Data excerpts:
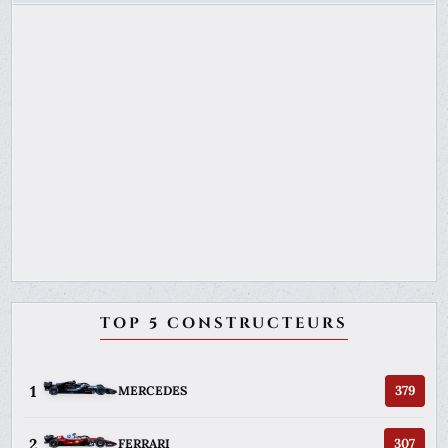
TOP 5 CONSTRUCTEURS
1
379
MERCEDES
2
307
FERRARI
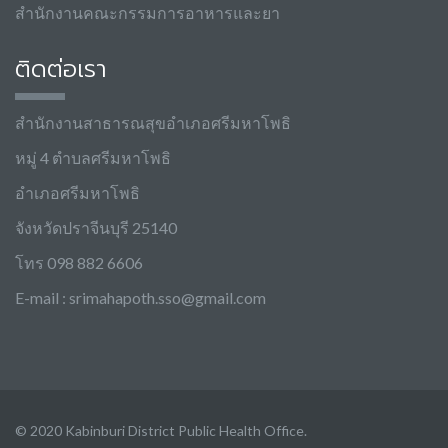
สำนักงานคณะกรรมการอาหารและยา
ติดต่อเรา
สำนักงานสาธารณสุขอำเภอศรีมหาโพธิ
หมู่ 4 ตำบลศรีมหาโพธิ
อำเภอศรีมหาโพธิ
จังหวัดปราจีนบุรี 25140
โทร 098 882 6606
E-mail :
srimahapoth.sso@gmail.com
© 2020 Kabinburi District Public Health Office.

Work item: Output all of the entries once more, word for word, with the images removed.

Answer space:
TOP 5 CONSTRUCTEURS
1
379
MERCEDES
2
307
FERRARI
สำนักงานคณะกรรมการอาหารและยา
ติดต่อเรา
สำนักงานสาธารณสุขอำเภอศรีมหาโพธิ
หมู่ 4 ตำบลศรีมหาโพธิ
อำเภอศรีมหาโพธิ
จังหวัดปราจีนบุรี 25140
โทร 098 882 6606
E-mail :
srimahapoth.sso@gmail.com
© 2020 Kabinburi District Public Health Office.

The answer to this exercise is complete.